Malaysia-AI blog multi-nodes GPUs Ray serving

multi-nodes GPUs Ray serving

Turns out, to serve a model on different N machines is super simple using Ray, just make sure all machines already installed Ray, and 1 machine run as head and another machines run as workers,

For head,

```bash
ray start --head --port=6379 --dashboard-host=0.0.0.0
```

For worker,

```bash
ray start --address=HEAD_NODE_IP:6379
```

After that you can just start with `serve.deployment` with custom `__init__`,

```python
import requests
from starlette.requests import Request
from typing import Dict
from transformers import pipeline 
from ray import serve 

# 1: Wrap the pretrained sentiment analysis model in a Serve deployment. 
@serve.deployment( 
    num_replicas=2,
    ray_actor_options={"num_gpus": 1} 
) 
class TranslationDeployment: 
    def __init__(self): 
        self._model = pipeline("translation", model="google/flan-t5-large", device="cuda") 
        
    def __call__(self, request: Request) -> Dict: 
        return self._model(request.query_params["text"])[0] 
        
# 2: Deploy the deployment. 
serve.run(TranslationDeployment.bind(), route_prefix="/") 

# 3: Query the deployment and print the result. 
print( 
    requests.get( 
        "http://localhost:8000/", params={"text": "Ray Serve is great!"} 
    ).json() 
)
```

1. The head will pickled the object and send to it to each replicas.

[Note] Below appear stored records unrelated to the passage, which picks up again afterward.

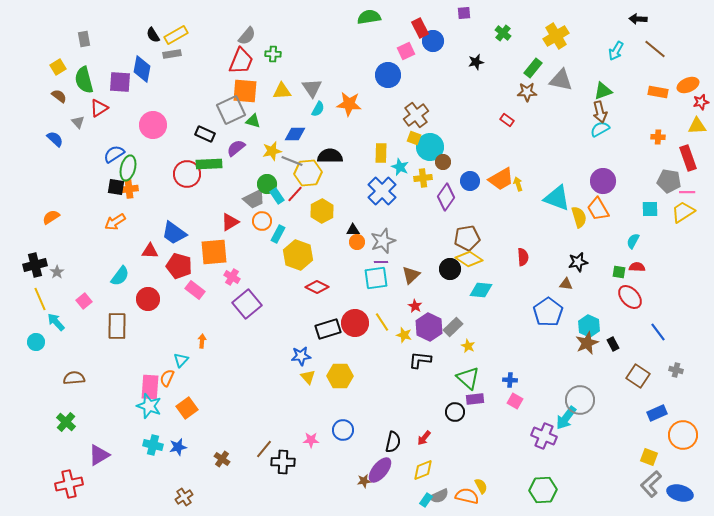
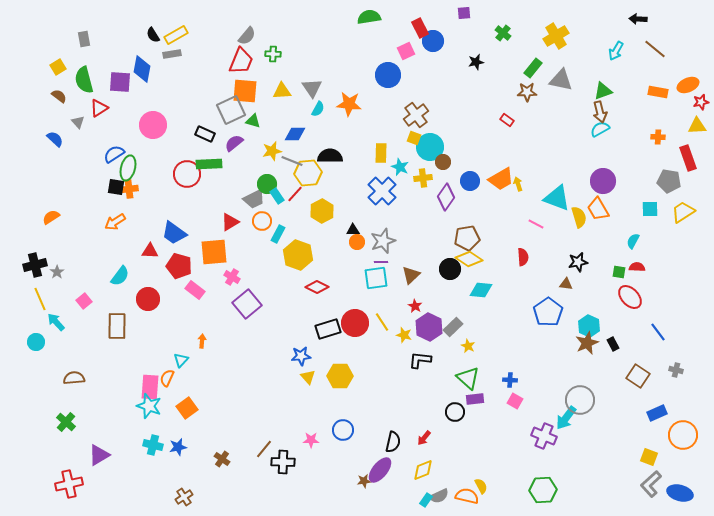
purple semicircle at (236, 148): moved 2 px left, 5 px up
pink line at (687, 192): moved 151 px left, 32 px down; rotated 28 degrees clockwise
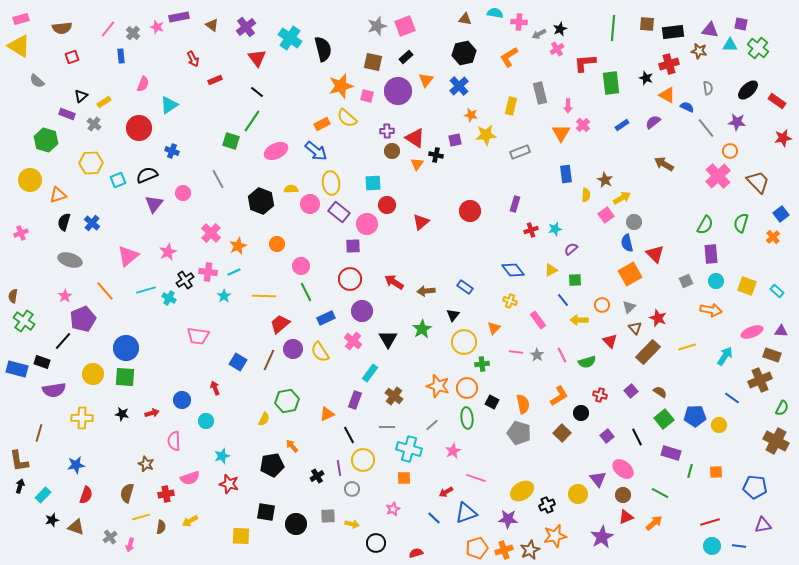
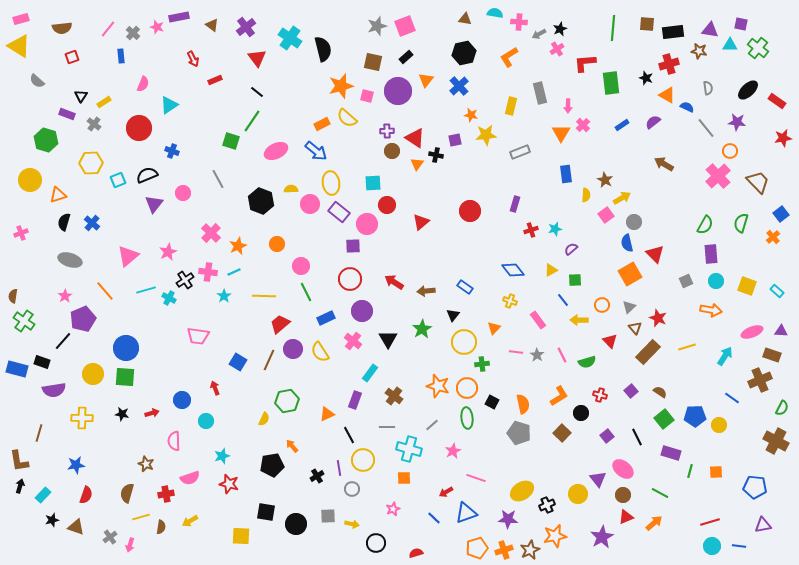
black triangle at (81, 96): rotated 16 degrees counterclockwise
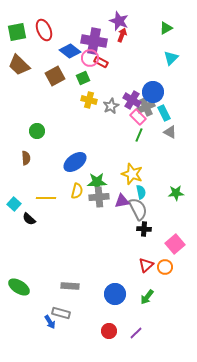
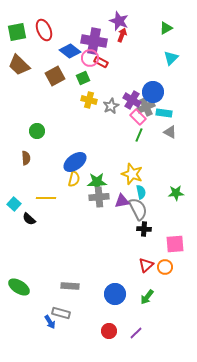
cyan rectangle at (164, 113): rotated 56 degrees counterclockwise
yellow semicircle at (77, 191): moved 3 px left, 12 px up
pink square at (175, 244): rotated 36 degrees clockwise
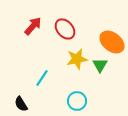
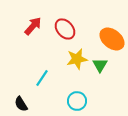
orange ellipse: moved 3 px up
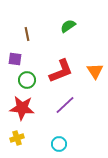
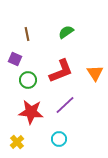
green semicircle: moved 2 px left, 6 px down
purple square: rotated 16 degrees clockwise
orange triangle: moved 2 px down
green circle: moved 1 px right
red star: moved 9 px right, 4 px down
yellow cross: moved 4 px down; rotated 24 degrees counterclockwise
cyan circle: moved 5 px up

2. To have multiple replica sets, use the argument `num_replicas` in the master node.

3. The replicas can be the head itself and the workers.

4. The code execution can be anywhere, not necessary inside the head, but the default ray serve connect to `localhost:6379`.

5. The master node needs to run on a linux based operating system.

6. The master node needs to use the argument `ray_actor_options` to allow ray to utilise the GPU on the master node.

How to make it better?

If you look at the source code, we are serving Encoder-Decoder model, which is Flan T5 Large.

When we talk about Encoder-Decoder model, the causal happened on Decoder side, and inferencing causal just a continuous loop until reached max length or EOS token.

Serving like this, it is not efficient for concurrency because GPUs are designed to perform same operation on a batch manner, plus too much processing switching happened between for different requests.

So what we need to do is to micro-batch the requests, but the micro-batch must happened during causal loop, this called continuous batching.